TASK STATEMENT: Reproduce exactly the line containing "Segment right heart" and each line after it until the listing ends, leaving pictures out.

DATA EXTRACT:
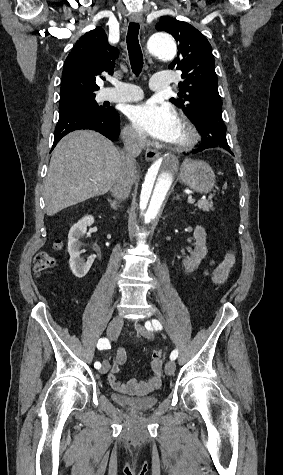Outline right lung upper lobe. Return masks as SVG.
<instances>
[{
	"label": "right lung upper lobe",
	"mask_w": 283,
	"mask_h": 475,
	"mask_svg": "<svg viewBox=\"0 0 283 475\" xmlns=\"http://www.w3.org/2000/svg\"><path fill=\"white\" fill-rule=\"evenodd\" d=\"M118 56V49L109 45L102 27L87 32L65 60L61 91L96 92L99 90L96 80L103 79L102 73H113Z\"/></svg>",
	"instance_id": "cb5924a9"
}]
</instances>
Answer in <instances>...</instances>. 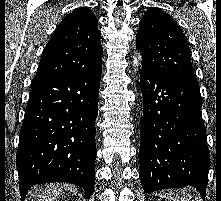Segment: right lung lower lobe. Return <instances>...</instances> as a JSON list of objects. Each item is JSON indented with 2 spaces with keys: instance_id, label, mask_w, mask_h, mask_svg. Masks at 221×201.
<instances>
[{
  "instance_id": "obj_1",
  "label": "right lung lower lobe",
  "mask_w": 221,
  "mask_h": 201,
  "mask_svg": "<svg viewBox=\"0 0 221 201\" xmlns=\"http://www.w3.org/2000/svg\"><path fill=\"white\" fill-rule=\"evenodd\" d=\"M101 69L32 80L16 154L22 200L31 186L69 182L94 190Z\"/></svg>"
}]
</instances>
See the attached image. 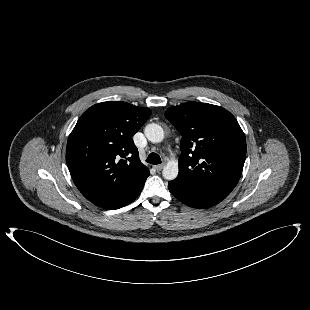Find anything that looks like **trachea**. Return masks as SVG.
I'll return each instance as SVG.
<instances>
[{
	"label": "trachea",
	"mask_w": 310,
	"mask_h": 310,
	"mask_svg": "<svg viewBox=\"0 0 310 310\" xmlns=\"http://www.w3.org/2000/svg\"><path fill=\"white\" fill-rule=\"evenodd\" d=\"M146 161L150 164H160L161 158L157 153H150L146 159Z\"/></svg>",
	"instance_id": "3493384b"
}]
</instances>
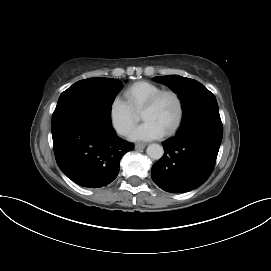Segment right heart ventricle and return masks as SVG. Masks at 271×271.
Here are the masks:
<instances>
[{"label": "right heart ventricle", "mask_w": 271, "mask_h": 271, "mask_svg": "<svg viewBox=\"0 0 271 271\" xmlns=\"http://www.w3.org/2000/svg\"><path fill=\"white\" fill-rule=\"evenodd\" d=\"M162 88L149 81H138L127 87L123 93L125 102L134 112H139L144 103Z\"/></svg>", "instance_id": "1"}]
</instances>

TASK ANSWER:
Segment right heart ventricle and return masks as SVG. Masks at 271×271.
Here are the masks:
<instances>
[{"label": "right heart ventricle", "mask_w": 271, "mask_h": 271, "mask_svg": "<svg viewBox=\"0 0 271 271\" xmlns=\"http://www.w3.org/2000/svg\"><path fill=\"white\" fill-rule=\"evenodd\" d=\"M162 88L149 81H138L127 87L123 93L125 102L134 112H139L144 103Z\"/></svg>", "instance_id": "1"}]
</instances>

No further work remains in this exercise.